Objective: To investigate the effect of workplace neck/shoulder strength training with and without regular supervision on neck/shoulder pain and headache among office workers.
Method: A 20-week cluster randomized controlled trial among 351 office workers was randomized into three groups: two training groups with the same total amount of planned exercises three times per week (1) with supervision (3WS) throughout the intervention period, (2) with minimal supervision (3MS) only initially, and (3) a reference group (REF). Main outcome is self-reported pain intensity in neck and shoulder (scale 0-9) and headache (scale 0-10).

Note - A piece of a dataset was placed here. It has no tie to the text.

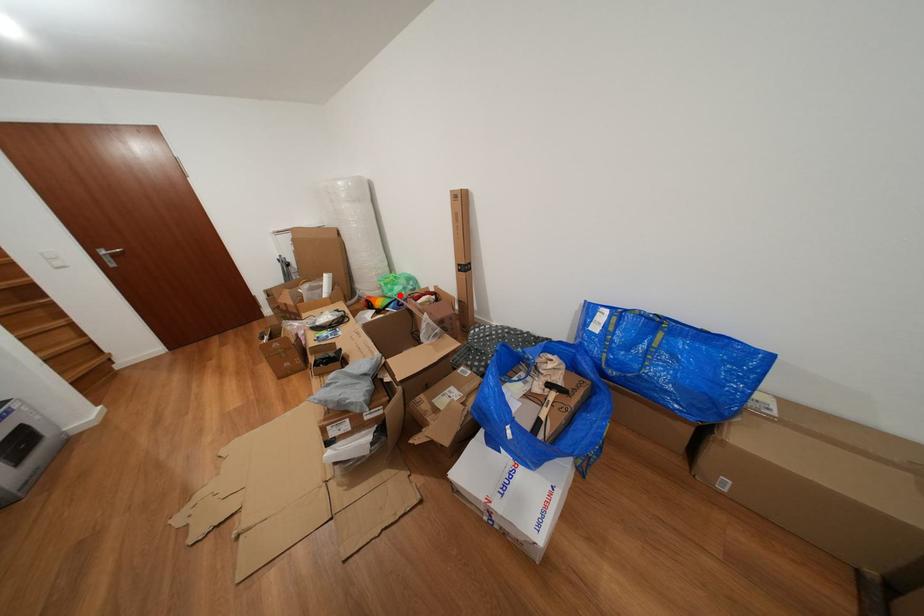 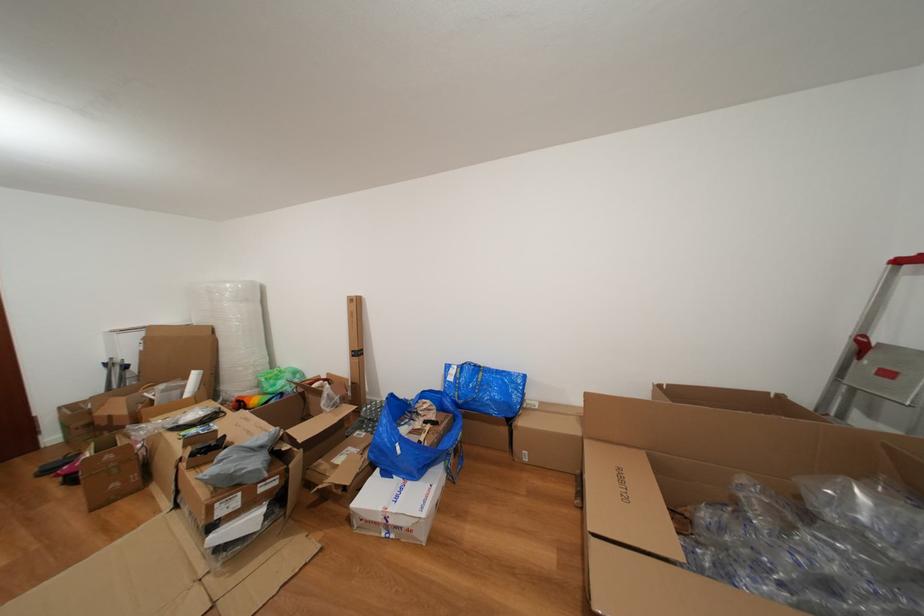 Where in the second image is the point corresponding to the highlighted location from the first image?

Results: Intention-to-treat analyses showed a significant decrease in neck pain intensity the last 7 days in 3MS compared with REF: -0.5 ± 0.2 (P < 0.02) and a tendency for 3WS versus REF: -0.4 ± 0.2 (P < 0.07). Intensity of headache the last month decreased in both training groups: 3WS versus REF: -1.1 ± 0.2 (P < 0.001) and 3MS versus REF: -1.1 ± 0.2 (P < 0.001). Additionally, days of headache decreased 1.0 ± 0.5 in 3WS and 1.3 ± 0.5 in 3MS versus REF. There were no differences between the two training groups for any of the variables.
Conclusion: Neck/shoulder training at the workplace reduced neck pain and headache among office workers independently of the extent of supervision. This finding has important practical implications for future workplace interventions.